NPY and BMSCs
BMSCs, isolated from bone marrow, are termed as a “fibroblast-like” osteogenic cell population. With plastic-adherent culture characteristics, BMSCs express specific surface antigens CD105 and CD90 (> 95%) but not CD45 or CD34 (< 2%), and are capable of differentiating into osteoblasts, chondrocytes, and adipocytes[19,46]. As BMSCs play a vital role in repairing musculoskeletal tissues, fracture healing and spinal injury regeneration can be accelerated following application of BMSCs. Local injection of BMSCs has also yielded promising results in the treatment of bone nonunion and bone defect.

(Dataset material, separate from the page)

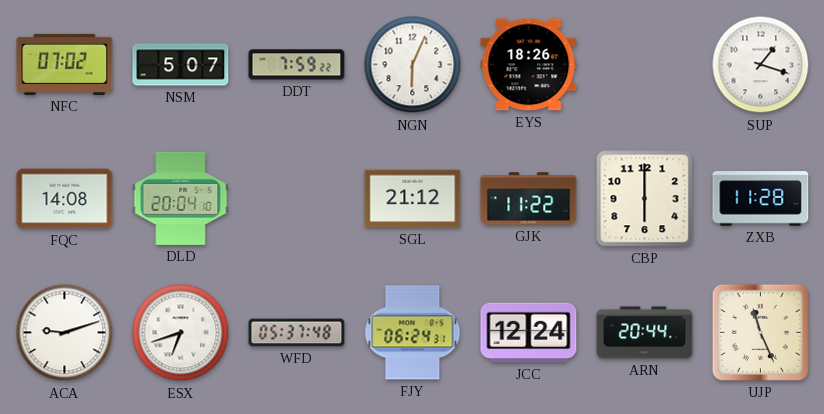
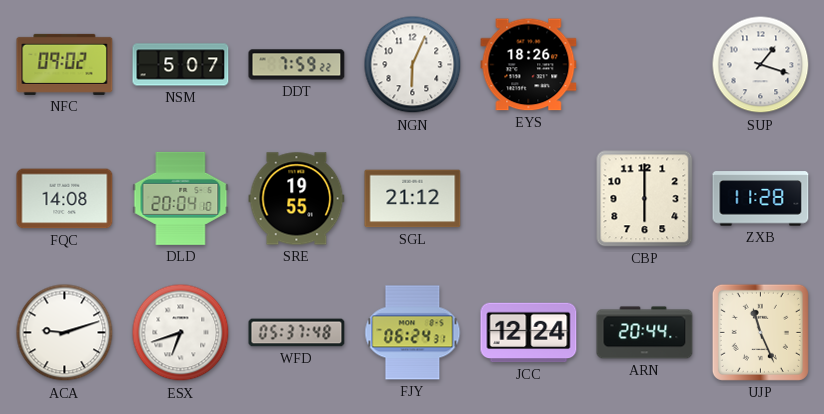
NFC: 07:02 -> 09:02
SRE: none -> 19:55
GJK: 11:22 -> none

Currently, conflicting results still exist regarding the potential role of NPY in proliferation of BMSCs[8,36,42]. Our previous study revealed that NPY can enhance proliferation and prevent apoptosis of BMSCs in a concentration-dependent manner by activating the Wnt/β-catenin signaling pathway. Such NPY-induced activities were partially blocked by PD160170, a Y1R antagonist, implying that NPY-induced proliferative and anti-apoptotic effects of BMSCs may be partially achieved through Y1R. Another study also found that NPY is able to stimulate proliferation of BMSCs derived from rats of different ages, and this capacity was blocked by Y5R antagonist, demonstrating an inhibitory role of Y5R in the proliferation of rat BMSCs. In addition, Igura et al found that NPY increased the proliferation of BMSCs of transgenic overexpression of Y5R in the elder rats by activating extracellular signal-regulated kinase 1/2 (Erk1/2) pathways. Aside from BMSCs, NPY can also promote the proliferation of human embryonic stem cells, which was achieved via NPY/Y1R/Y5R by activation of ERK1/2 pathways. However, one study failed to find a promotive role of NPY on BMSC proliferation. Lee et al reported that BMSCs isolated from Y1R (-/-) mice formed a greater number and larger size of colonies than the WT controls, implying that NPY may inhibit BMSC proliferation.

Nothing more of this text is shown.